For the Blue Dogs, Tuesday was a fire bell in the night.
Virginia Republicans led by Robert McDonnell crushed the most conservative Democrat nominee in decades, rolling up a victory that rivaled Ronald Reagan's rout of Walter Mondale.
New Jersey GOP nominee Chris Christie, whose campaign had been the despair of its backers, won a 5-point victory over Jon Corzine, despite huge Democratic advantages in money and voter registration, two visits by Barack Obama and the presence on the ballot of a third-party candidate who took votes away from Christie.
Maine has gone Democratic in five straight presidential elections. Yet voters overturned a gay-marriage state law, 53-47, the 31st straight victory for traditionalists. This replicates California's rejection of gay marriage, 52-48, in a year Obama carried the state by 24 points and 3 million votes.
Democrats see green shoots in the capture of New York's 23rd congressional district, which has been Republican since Ulysses Grant. Yet, even here, the conservative showing was impressive.
GOP candidate Dede Scozzafava is a fellow traveler of the Albany crowd of Gov. David Paterson. She is pro-choice, pro-gay marriage, pro "card-check" -- a euphemism for eliminating the secret ballot for workers deciding on whether they want a union.

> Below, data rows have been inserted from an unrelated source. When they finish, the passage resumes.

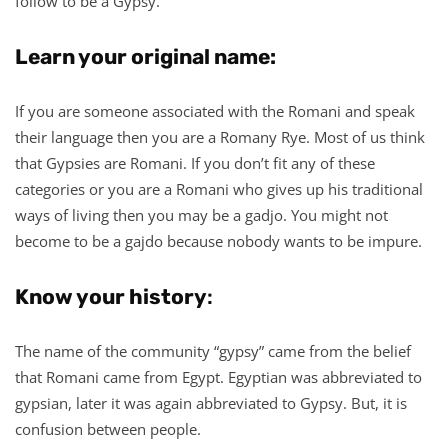
follow to be a Gypsy.
Learn your original name:
If you are someone associated with the Romani and speak
their language then you are a Romany Rye. Most of us think
that Gypsies are Romani. If you don’t fit any of these
categories or you are a Romani who gives up his traditional
ways of living then you may be a gadjo. You might not
become to be a gajdo because nobody wants to be impure.
Know your history
:
The name of the community “gypsy” came from the belief
that Romani came from Egypt. Egyptian was abbreviated to
gypsian, later it was again abbreviated to Gypsy. But, it is
confusion between people.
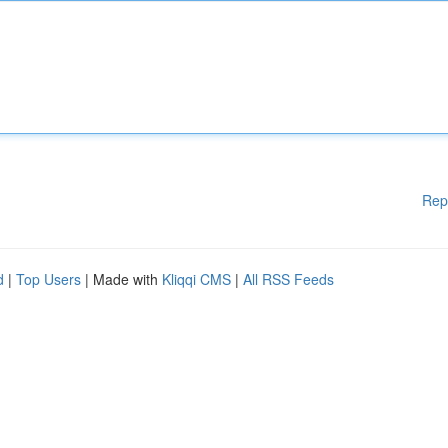
Rep
d
|
Top Users
| Made with
Kliqqi CMS
|
All RSS Feeds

Disgusted with a choice between liberals, the Conservative Party put up Douglas Hoffman. While he did not live in the district, his views did reflect the district's views.
Hoffman was going nowhere, however, until the Tea Party and town-hall activists and Club for Growth sent contributions and troops. Hoffman got ignition when Sarah Palin joined Fred Thompson in endorsing him. He began a rapid ascent from last to first, dumping Dede into third place. When Dede fell to 20 percent, the weekend before the election, she dropped out and endorsed Democrat Bill Owens, who won.
Nevertheless, Hoffman had come, in a month, from nowhere to knock a liberal Republican out of the lead and out of the race and out of the party, and closed to within two points of taking the seat.
The good news for the GOP is that, despite the unpopularity of their brand name -- Republican identification is down to 20 percent -- this is no longer the impediment it was in 2006 or 2008. The 40 percent who call themselves conservative will rally with energy and enthusiasm to Republicans willing to go to their capital, be it Trenton, Richmond or D.C., to battle Big Government.
As for the Democrats, their problems are not easily soluble, in the short term.